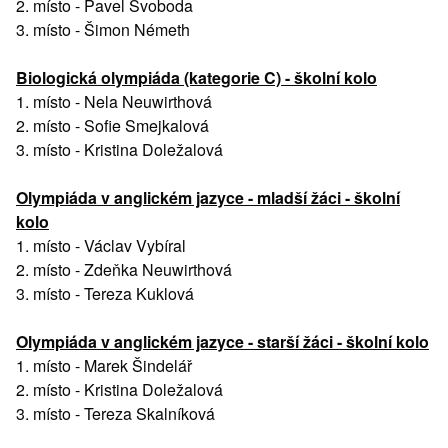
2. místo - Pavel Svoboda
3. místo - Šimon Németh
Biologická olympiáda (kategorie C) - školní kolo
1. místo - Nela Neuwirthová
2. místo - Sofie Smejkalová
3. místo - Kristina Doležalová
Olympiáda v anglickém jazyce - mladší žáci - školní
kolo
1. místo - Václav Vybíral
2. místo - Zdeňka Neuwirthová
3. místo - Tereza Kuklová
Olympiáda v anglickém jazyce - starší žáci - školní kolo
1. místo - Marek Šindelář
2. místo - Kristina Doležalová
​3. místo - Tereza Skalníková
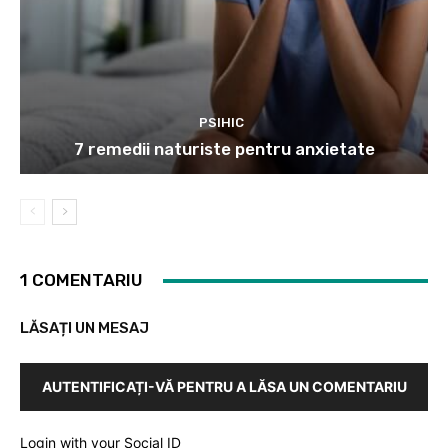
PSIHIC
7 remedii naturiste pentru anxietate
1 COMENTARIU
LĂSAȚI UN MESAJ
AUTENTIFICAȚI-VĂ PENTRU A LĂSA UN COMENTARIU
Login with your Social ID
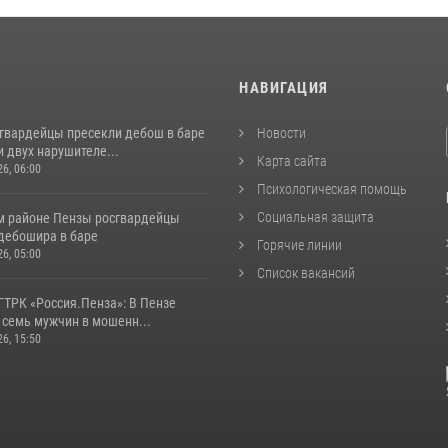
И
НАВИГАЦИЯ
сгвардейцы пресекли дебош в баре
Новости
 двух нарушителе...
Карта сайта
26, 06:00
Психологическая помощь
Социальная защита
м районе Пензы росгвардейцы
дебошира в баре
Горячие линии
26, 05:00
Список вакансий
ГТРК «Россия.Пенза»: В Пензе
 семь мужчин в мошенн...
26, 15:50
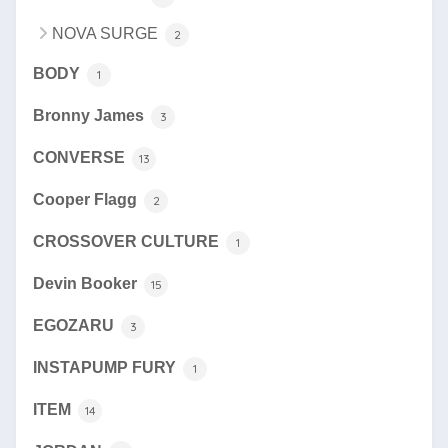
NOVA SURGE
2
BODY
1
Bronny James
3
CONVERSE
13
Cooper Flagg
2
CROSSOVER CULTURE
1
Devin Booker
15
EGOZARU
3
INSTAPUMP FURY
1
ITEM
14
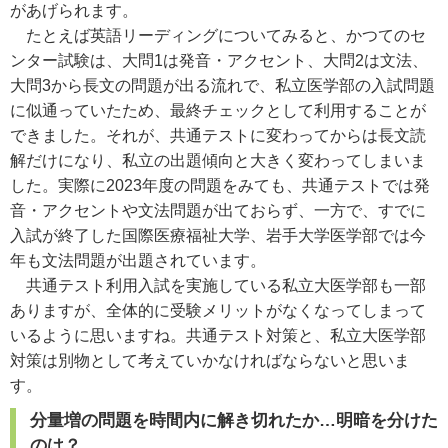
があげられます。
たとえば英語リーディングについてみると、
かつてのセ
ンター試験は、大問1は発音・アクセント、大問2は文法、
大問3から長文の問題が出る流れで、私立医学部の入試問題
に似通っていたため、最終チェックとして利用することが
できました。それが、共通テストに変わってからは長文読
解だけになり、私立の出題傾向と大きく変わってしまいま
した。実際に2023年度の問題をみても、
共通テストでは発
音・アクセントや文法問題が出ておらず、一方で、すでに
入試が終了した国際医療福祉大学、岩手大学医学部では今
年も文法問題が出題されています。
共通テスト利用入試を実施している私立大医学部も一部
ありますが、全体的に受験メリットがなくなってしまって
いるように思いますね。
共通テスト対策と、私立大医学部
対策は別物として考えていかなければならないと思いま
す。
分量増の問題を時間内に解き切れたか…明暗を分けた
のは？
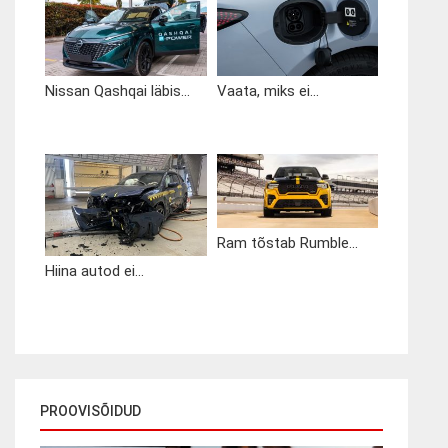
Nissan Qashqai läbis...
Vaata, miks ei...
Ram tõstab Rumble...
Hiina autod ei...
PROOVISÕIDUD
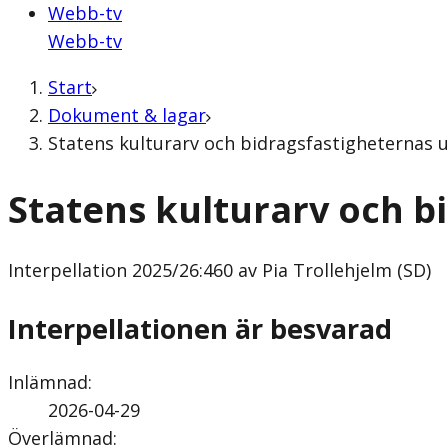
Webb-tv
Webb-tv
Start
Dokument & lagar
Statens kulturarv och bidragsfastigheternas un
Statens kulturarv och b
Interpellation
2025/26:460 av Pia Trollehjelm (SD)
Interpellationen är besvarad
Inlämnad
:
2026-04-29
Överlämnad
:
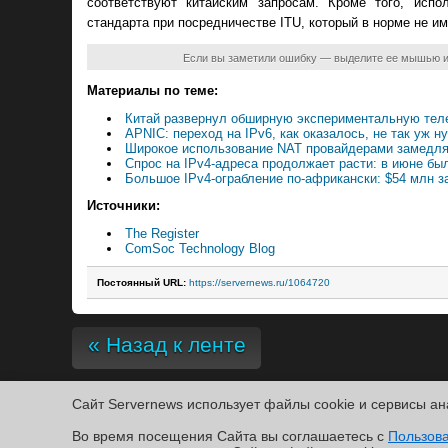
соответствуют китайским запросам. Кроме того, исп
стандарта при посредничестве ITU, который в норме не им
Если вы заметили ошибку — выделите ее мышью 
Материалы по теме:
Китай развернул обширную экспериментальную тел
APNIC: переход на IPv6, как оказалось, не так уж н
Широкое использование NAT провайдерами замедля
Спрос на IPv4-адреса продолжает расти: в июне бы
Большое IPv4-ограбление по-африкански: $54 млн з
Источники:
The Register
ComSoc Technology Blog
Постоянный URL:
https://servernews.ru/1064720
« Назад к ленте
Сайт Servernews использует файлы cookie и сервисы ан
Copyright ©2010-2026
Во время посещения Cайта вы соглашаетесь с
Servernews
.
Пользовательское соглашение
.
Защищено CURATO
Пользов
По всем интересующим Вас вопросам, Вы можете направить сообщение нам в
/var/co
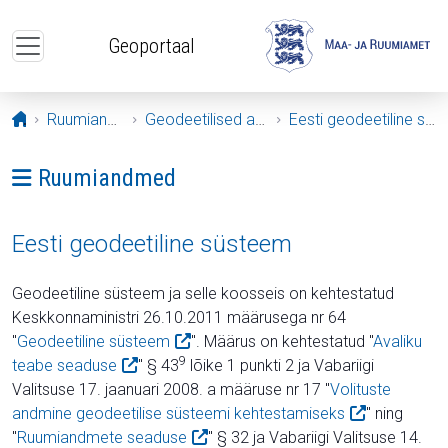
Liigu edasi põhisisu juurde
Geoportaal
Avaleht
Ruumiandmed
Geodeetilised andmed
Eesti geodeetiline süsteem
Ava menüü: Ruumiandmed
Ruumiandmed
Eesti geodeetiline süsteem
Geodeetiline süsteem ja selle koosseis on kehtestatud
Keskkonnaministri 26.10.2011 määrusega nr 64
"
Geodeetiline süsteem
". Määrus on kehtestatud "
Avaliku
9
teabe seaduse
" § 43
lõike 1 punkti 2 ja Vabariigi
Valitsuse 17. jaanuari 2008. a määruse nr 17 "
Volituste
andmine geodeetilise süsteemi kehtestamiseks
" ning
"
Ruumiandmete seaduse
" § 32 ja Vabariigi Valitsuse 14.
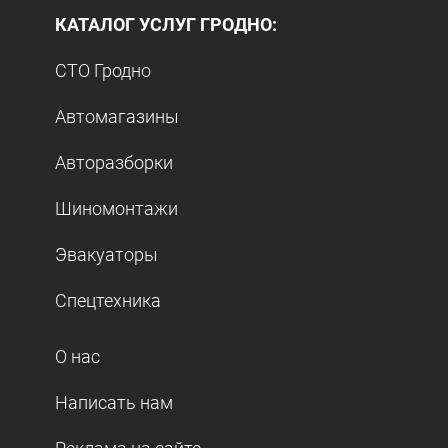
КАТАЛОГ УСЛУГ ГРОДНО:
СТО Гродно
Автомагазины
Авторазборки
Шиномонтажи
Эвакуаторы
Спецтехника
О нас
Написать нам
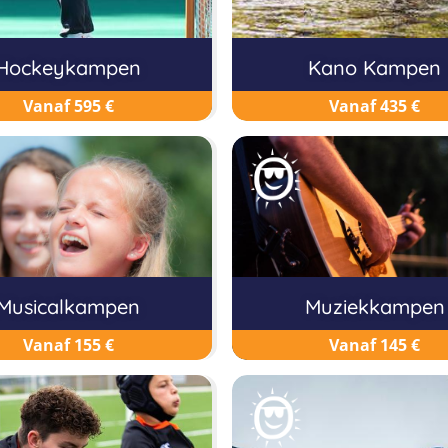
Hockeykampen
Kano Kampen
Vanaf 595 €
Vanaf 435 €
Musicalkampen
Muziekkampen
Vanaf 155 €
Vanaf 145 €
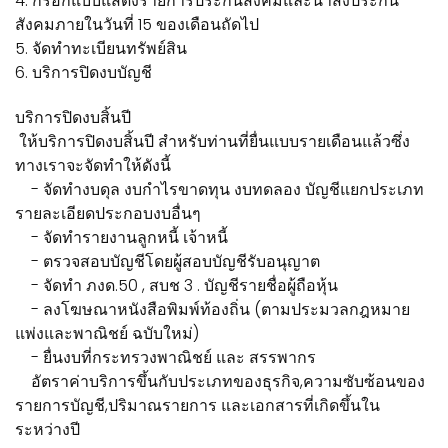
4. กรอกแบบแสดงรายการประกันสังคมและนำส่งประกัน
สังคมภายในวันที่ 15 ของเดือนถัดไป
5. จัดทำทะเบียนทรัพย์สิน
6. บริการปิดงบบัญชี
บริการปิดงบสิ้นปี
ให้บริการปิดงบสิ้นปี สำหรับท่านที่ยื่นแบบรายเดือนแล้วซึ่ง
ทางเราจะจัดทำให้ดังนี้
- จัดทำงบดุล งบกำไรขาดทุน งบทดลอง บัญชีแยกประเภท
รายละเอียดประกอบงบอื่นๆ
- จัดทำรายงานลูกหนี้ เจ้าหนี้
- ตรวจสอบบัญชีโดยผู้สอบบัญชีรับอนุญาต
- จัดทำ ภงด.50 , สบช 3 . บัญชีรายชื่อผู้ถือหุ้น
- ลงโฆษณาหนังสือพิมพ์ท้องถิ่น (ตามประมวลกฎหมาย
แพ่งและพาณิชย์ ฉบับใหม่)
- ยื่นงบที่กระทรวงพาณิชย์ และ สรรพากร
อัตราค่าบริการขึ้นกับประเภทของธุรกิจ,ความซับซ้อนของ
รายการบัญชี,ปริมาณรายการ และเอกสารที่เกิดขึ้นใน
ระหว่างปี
━━━
■ What the task asks ■
Scan the material above for the string "kulturarv". Return each line where it occurs.

■ Result of the exercise ■
Statens kulturarv och bidragsfastigheternas un
Statens kulturarv och b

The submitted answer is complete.